▶ _What you will do_:
How many lines of the entries below contain the string "Buenos"? State the number alone.
Information shown START
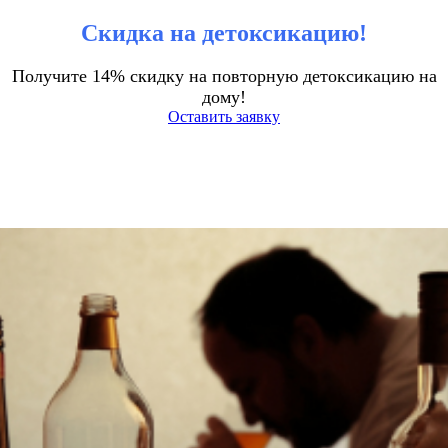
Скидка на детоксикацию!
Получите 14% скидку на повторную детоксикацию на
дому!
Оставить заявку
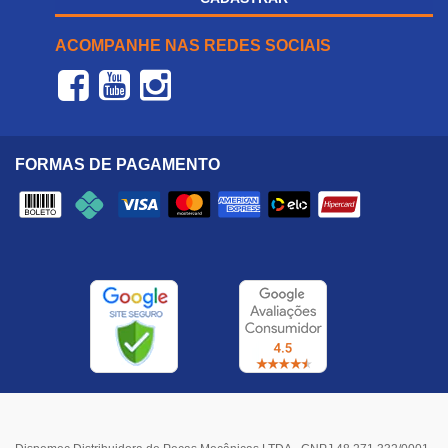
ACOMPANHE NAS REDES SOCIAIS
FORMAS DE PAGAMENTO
Information shown END
Information shown START
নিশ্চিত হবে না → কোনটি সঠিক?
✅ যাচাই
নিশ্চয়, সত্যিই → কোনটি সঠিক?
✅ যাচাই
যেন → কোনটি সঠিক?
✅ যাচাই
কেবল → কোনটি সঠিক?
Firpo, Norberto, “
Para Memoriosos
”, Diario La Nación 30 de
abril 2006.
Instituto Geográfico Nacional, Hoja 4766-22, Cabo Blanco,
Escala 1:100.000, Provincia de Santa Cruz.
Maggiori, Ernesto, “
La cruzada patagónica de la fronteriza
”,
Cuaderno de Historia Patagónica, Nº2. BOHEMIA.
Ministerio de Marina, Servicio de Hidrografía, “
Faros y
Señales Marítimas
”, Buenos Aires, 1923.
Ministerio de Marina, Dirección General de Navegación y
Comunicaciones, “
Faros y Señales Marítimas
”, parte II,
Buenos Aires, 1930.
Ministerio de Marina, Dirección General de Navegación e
Information shown END
Information shown START
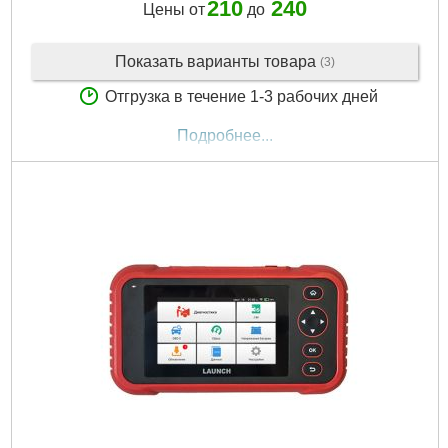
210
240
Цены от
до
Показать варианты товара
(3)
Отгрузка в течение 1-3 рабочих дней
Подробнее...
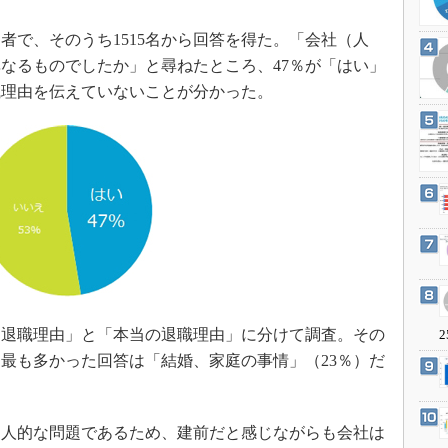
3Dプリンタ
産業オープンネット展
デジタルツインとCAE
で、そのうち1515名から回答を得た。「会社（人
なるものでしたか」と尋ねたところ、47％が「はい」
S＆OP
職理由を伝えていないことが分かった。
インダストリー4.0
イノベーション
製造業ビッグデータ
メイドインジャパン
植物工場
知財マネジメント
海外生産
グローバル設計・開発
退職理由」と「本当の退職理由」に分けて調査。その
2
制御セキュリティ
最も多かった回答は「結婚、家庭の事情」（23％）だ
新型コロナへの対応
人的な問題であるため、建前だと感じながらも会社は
Information shown END
▶ _Answer for the task_:
2